Czytaj: KRS nie akceptuje asesorów powołanych przez ministra>>

To reakcja ministerstwa na odmowę zatwierdzenia przez Krajową Radę Sądownictwa 265 asesorów powołanych we wrześniu przez ministra sprawiedliwości.


Czytaj: KRS: decyzja ws. asesorów to efekt błędu ministerstwa>>

- Otrzymanie pełnej dokumentacji potwierdził 18 października br. w wypowiedzi dla Polskiej Agencji Prasowej rzecznik KRS Waldemar Żurek, który dziś niezgodnie z prawdą mówi o rzekomych brakach - czytamy o oświadczeniu.
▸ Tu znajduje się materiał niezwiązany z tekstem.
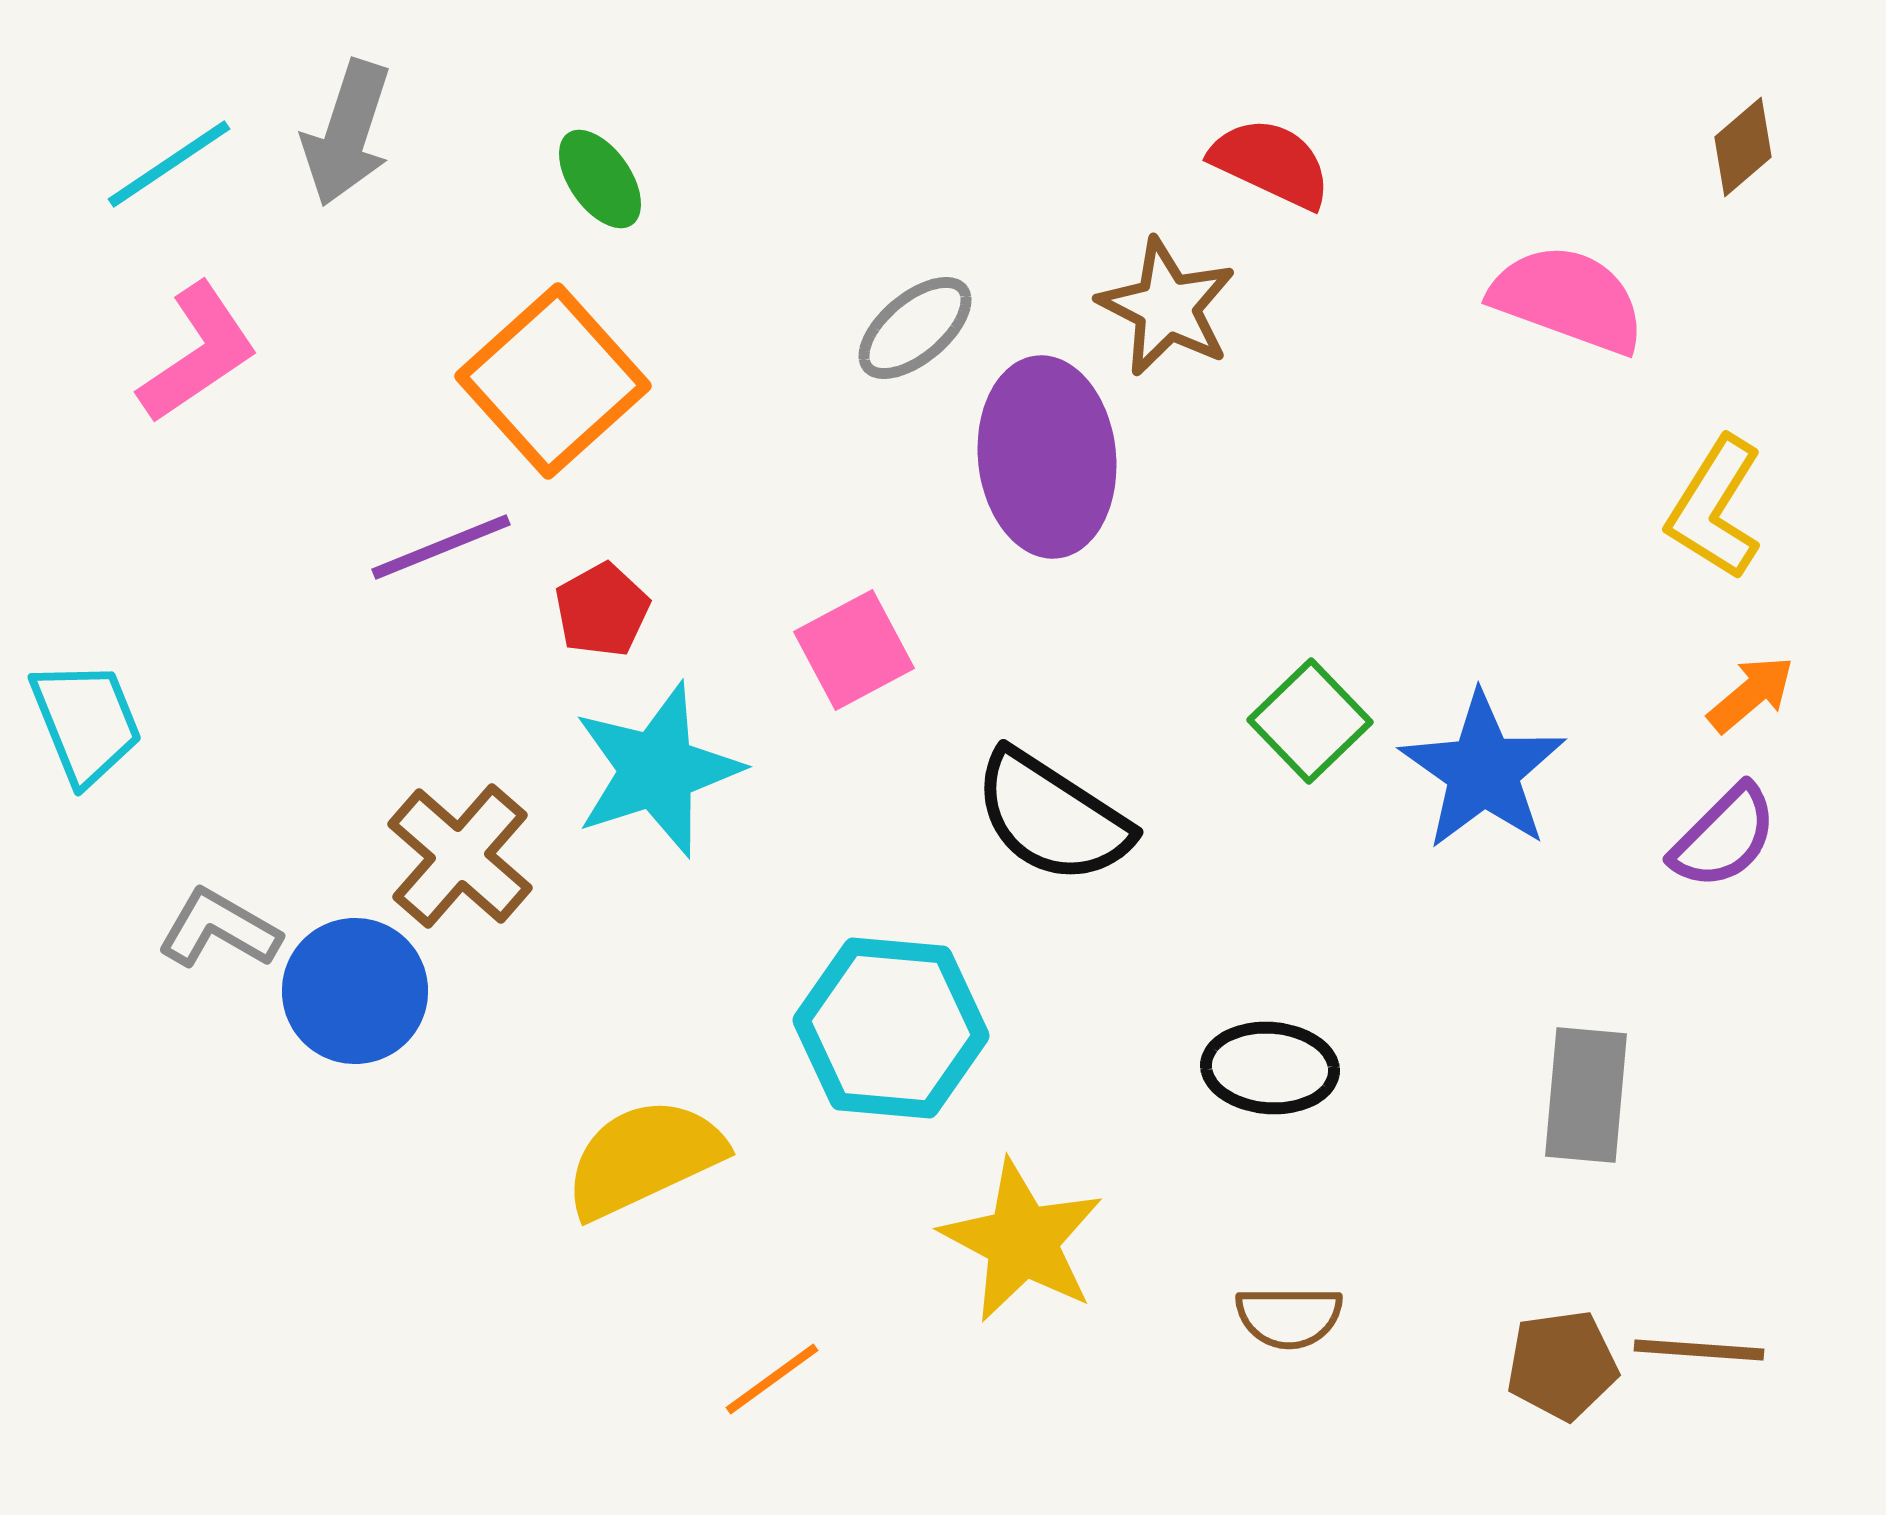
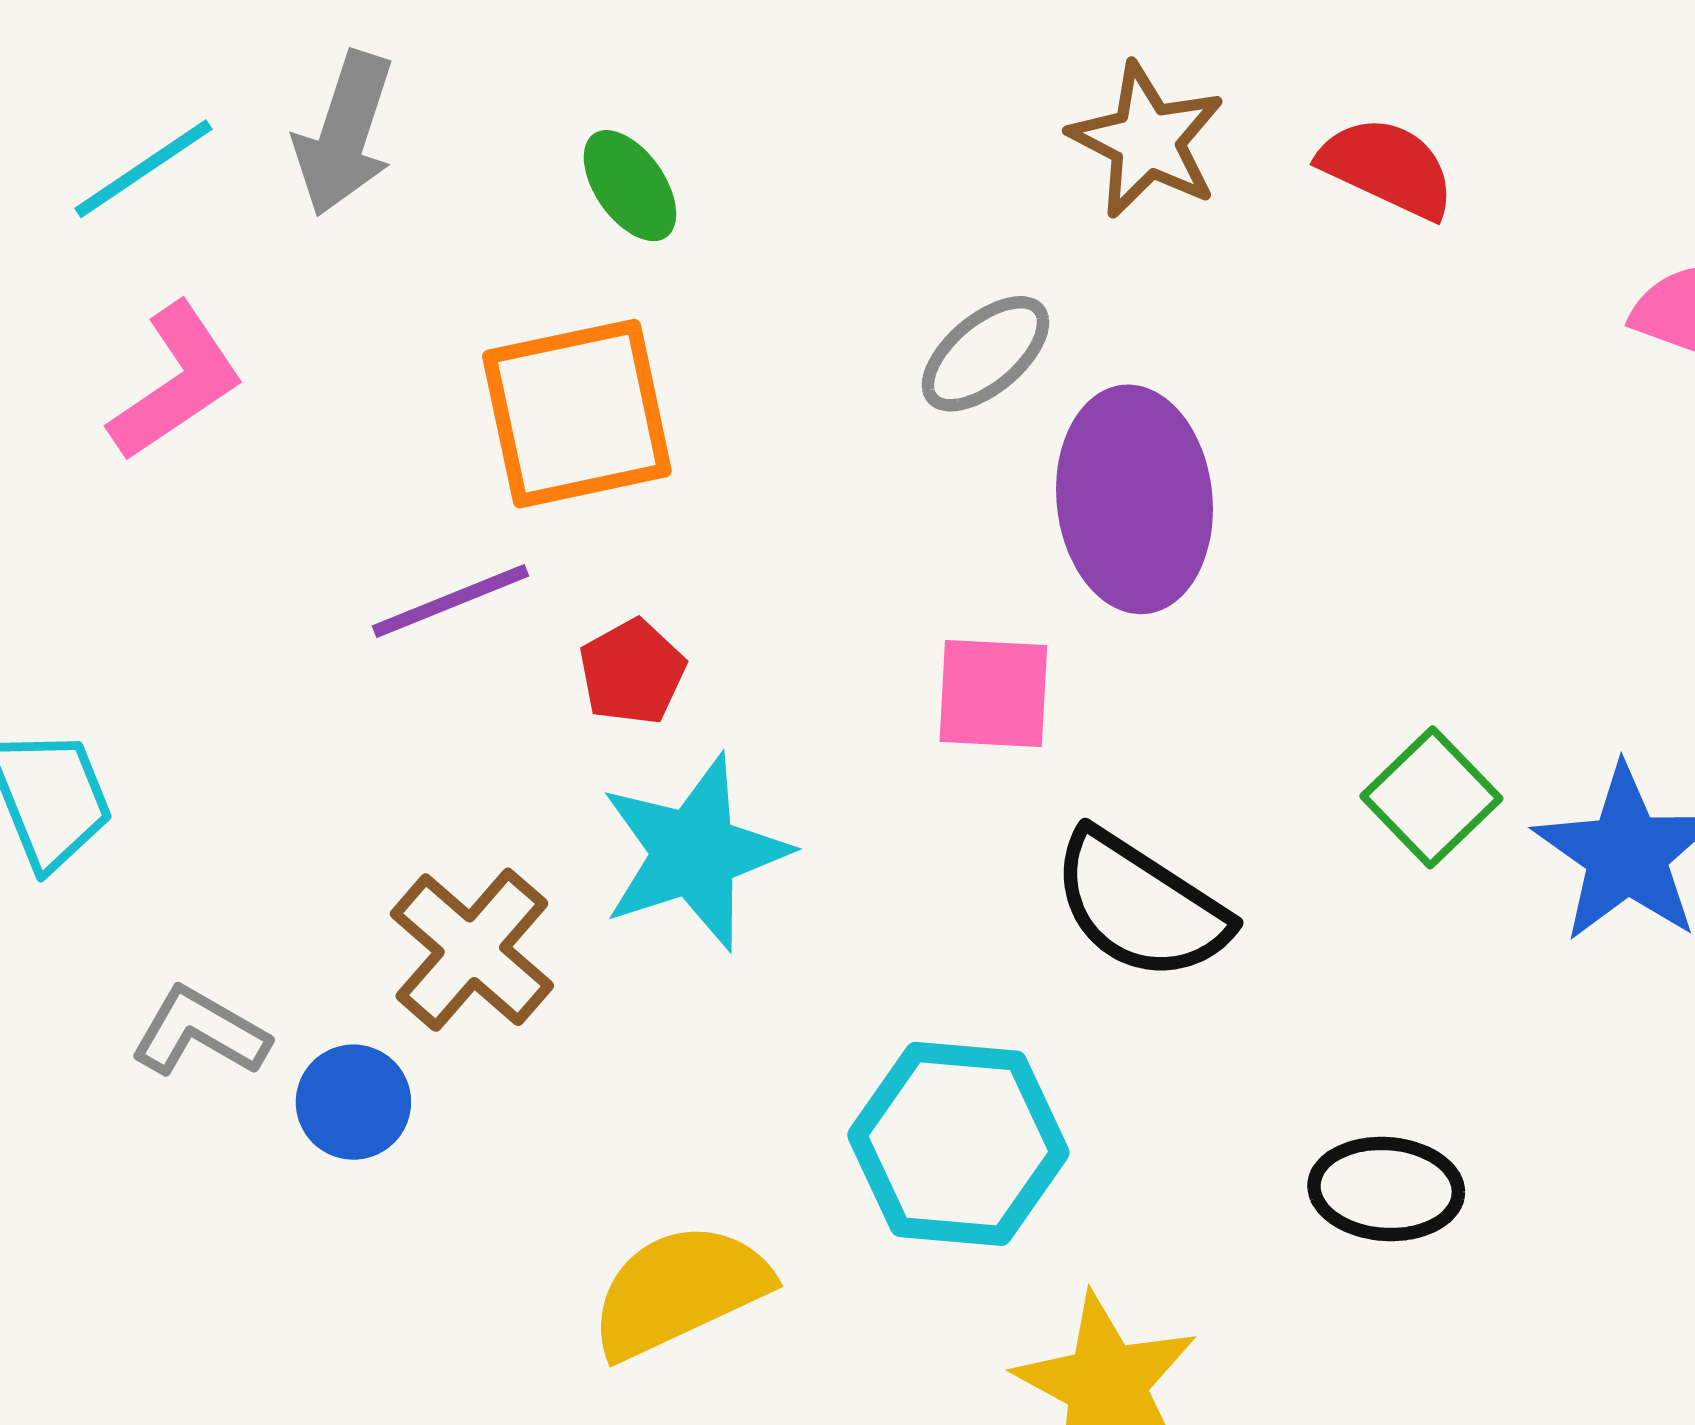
brown star: (1167, 307) -> (1147, 140), moved
orange square: (553, 381) -> (577, 414), turned 30
pink square: (854, 650) -> (993, 694), moved, turned 31
blue circle: (355, 991) -> (353, 1102), size x0.7

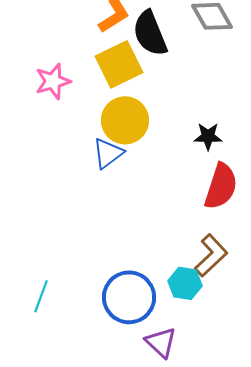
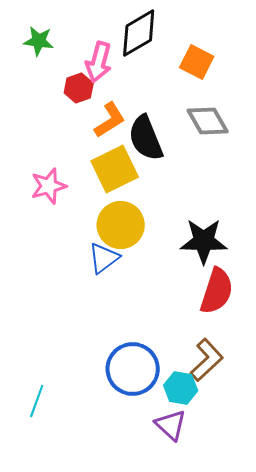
black star: (208, 136) -> (204, 241), size x1.6
blue circle: (129, 297) -> (133, 369), moved
purple triangle: (161, 342) -> (171, 425), moved

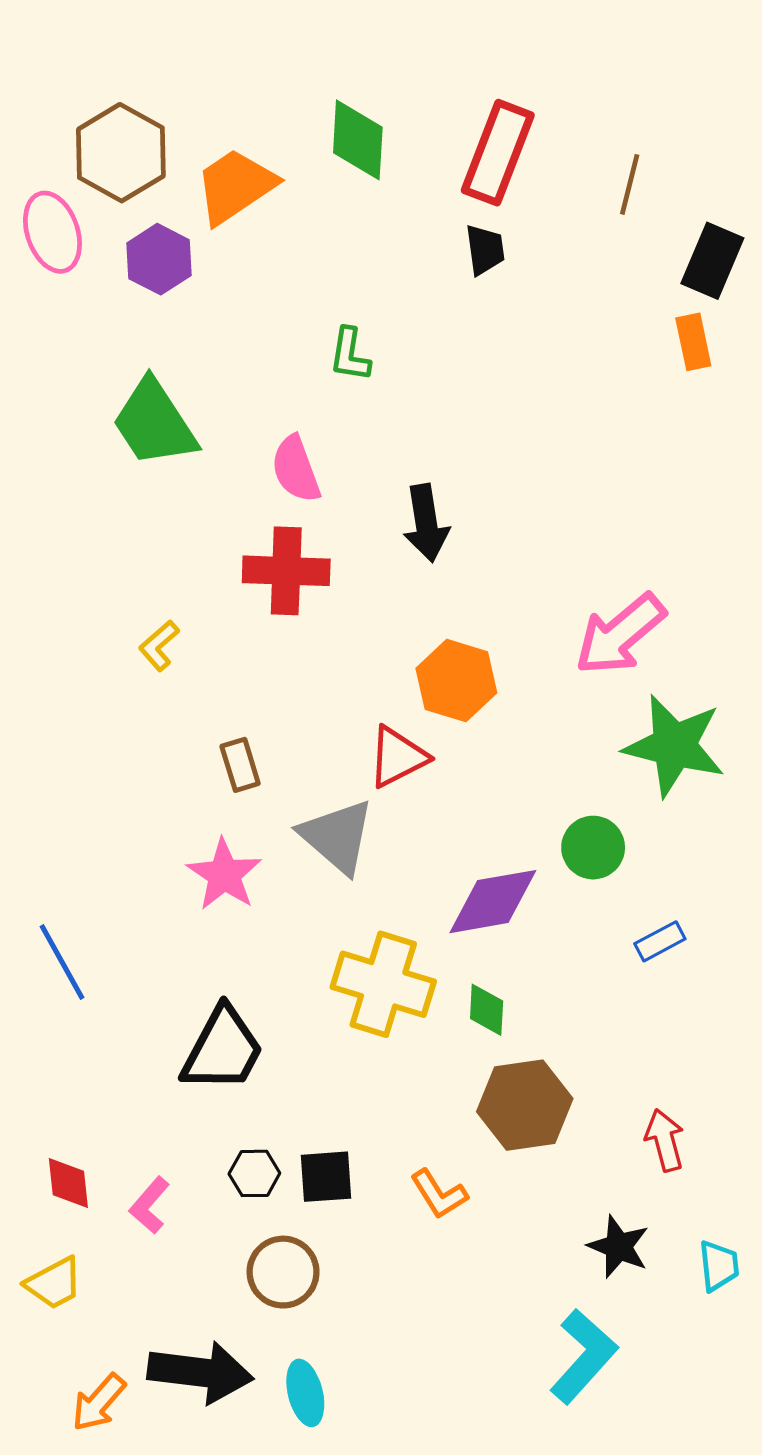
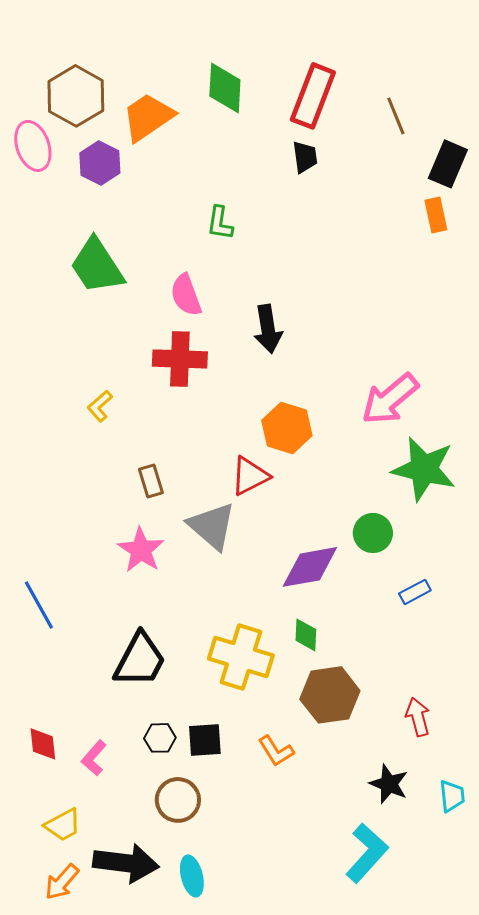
brown line: (630, 184) -> (396, 116), turned -36
yellow cross: (383, 984) -> (241, 657), moved
yellow trapezoid: (54, 1283) -> (63, 825), moved

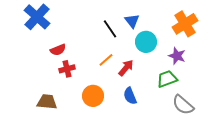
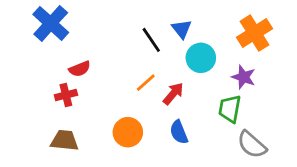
red cross: (67, 69) -> (66, 95), moved
green trapezoid: (167, 79) -> (230, 109), turned -60

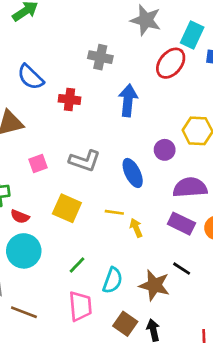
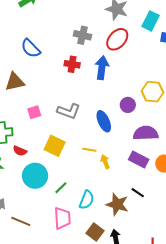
red ellipse: (171, 63) -> (117, 39), moved
red cross: (69, 99) -> (72, 64), moved
cyan circle: (24, 251) -> (35, 176), moved

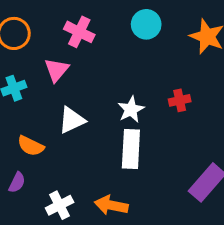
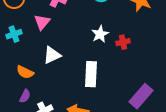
white star: (131, 109) -> (100, 34), moved
purple semicircle: (17, 182) -> (25, 96), moved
Ministerstwo Sprawiedliwości zwraca jednocześnie uwagę, że w przypadku braków dokumentów – zgodnie z art. 33 ustawy o Krajowej Radzie Sądownictwa – KRS powinna „zażądać osobistego stawiennictwa uczestnika postępowania lub złożenia przez niego pisemnych wyjaśnień, a także uzupełnienia materiałów sprawy”. - Tego jednak nie zrobiła - napisano w oświadczeniu MS.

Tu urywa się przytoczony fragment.